Um dos autores do plano de urbanização do bairro do Restelo, Nuno Teotónio Pereira, considera “uma aberração” a igreja que ali começou a ser construída na terça-feira. Para este arquitecto, a gravidade do caso deveria levar a Câmara de Lisboa a mandar parar a obra e a exigir outro projecto.

Desenhada pelo arquitecto Troufa Real, a nova igreja do Restelo inclui uma torre de cem metros de altura em forma de minarete e uma paleta cromática ousada, com paredes pintadas de dourado, vermelho, verde e cor-de-laranja.

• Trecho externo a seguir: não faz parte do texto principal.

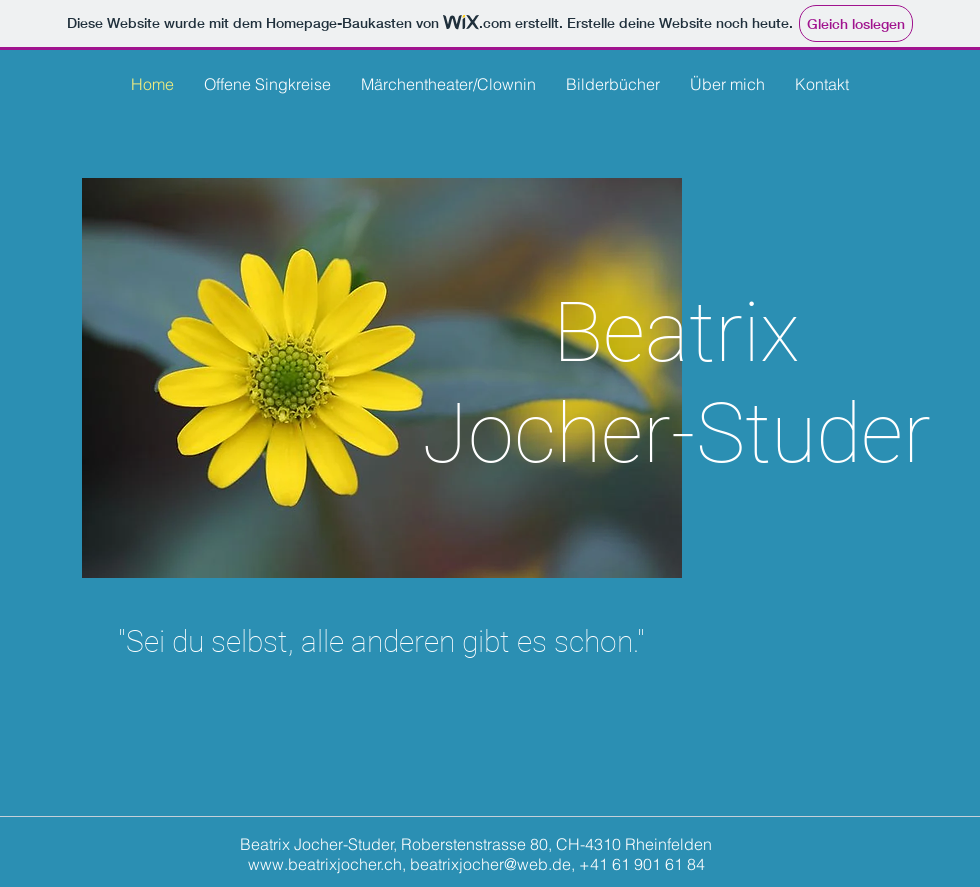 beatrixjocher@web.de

O edifício tem, num dos lados, a forma bojuda de um barco assente numas cornucópias que imitam ondas, numa alusão à época dos descobrimentos.

Autor de várias igrejas – uma das quais, a do Sagrado Coração de Jesus, em Lisboa, classificada como monumento nacional –, Teotónio Pereira não tem dúvidas sobre a obra que está a nascer no Restelo: “Ofende de forma muito grave a paisagem urbana e os princípios basilares da arquitectura contemporânea.”

No seu entender, o projecto está completamente desenquadrado do conjunto urbano que planeou juntamente com Nuno Portas, nos anos 70, e, se for por diante, vai descaracterizar toda a encosta que se estende até ao rio. “Pela sua dimensão excessiva para as necessidades do local e pelo seu custo, nunca acreditei que fosse construído”, admite. “E, do ponto de vista da arquitectura religiosa, parece-me um completo disparate. A arquitectura das igrejas deve pautar-se pela pureza de formas e pela beleza”.

“Espanta-me por isso que o patriarcado e a própria câmara tenham consentido na sua construção”, prossegue. “A câmara deveria estar vigilante e defender os interesses da cidade”.

Movimento de opinião

Teotónio Pereira ressalva que lhe custa estar a criticar a obra de um colega – até porque partilha do princípio de que a liberdade de criação dos arquitectos não deve ser limitada. “Mas, perante este caso, não posso ficar em silêncio”, observa. “Devia formar-se um grande movimento de opinião para impedir esta obra”.

O PÚBLICO tentou perceber os meandros da aprovação deste projecto, cujos passos decisivos foram dados nos mandatos de João Soares e de Santana Lopes. Mas a consulta do respectivo processo camarário não foi esclarecedora. Tentámos, igualmente, chegar à fala quer com Troufa Real, quer com a vereadora de Santana Lopes que aprovou o projecto de arquitectura, Eduarda Napoleão, sem sucesso. Igualmente infrutíferas foram as tentativas para obter declarações por parte do actual vereador do Urbanismo, o arquitecto Manuel Salgado.

Em 2007, a propósito da escultura de Rui Chafes que o escritório de advogados de José Manuel Júdice colocou em frente à sua sede, na Avenida da Liberdade, o presidente da autarquia, António Costa, mostrou-se de acordo com uma sugestão do PCP para a constituição de uma comissão municipal de estética. Este organismo serviria para evitar a profusão de “mamarrachos”. A comissão, que de resto se destinava apenas à arte pública, acabou por não vingar.

Processo pouco claro

Apesar do seu exotismo, o projecto da igreja de Troufa Real para o Restelo foi apreciado pelos técnicos camarários como se de outro qualquer se tratasse. Não há, no processo consultado ontem pelo PÚBLICO na Câmara de Lisboa, qualquer referência dos técnicos nem à torre de cem metros, nem tão-pouco às cores a usar ou ao facto de a igreja ter a forma de um barco com ondas por baixo. Os funcionários apenas repararam em questões menores, como o número de lugares de estacionamento ou as taxas de construção a pagar pela igreja à autarquia. E estas, no valor de 198 mil euros, foram perdoadas, dada a finalidade da obra.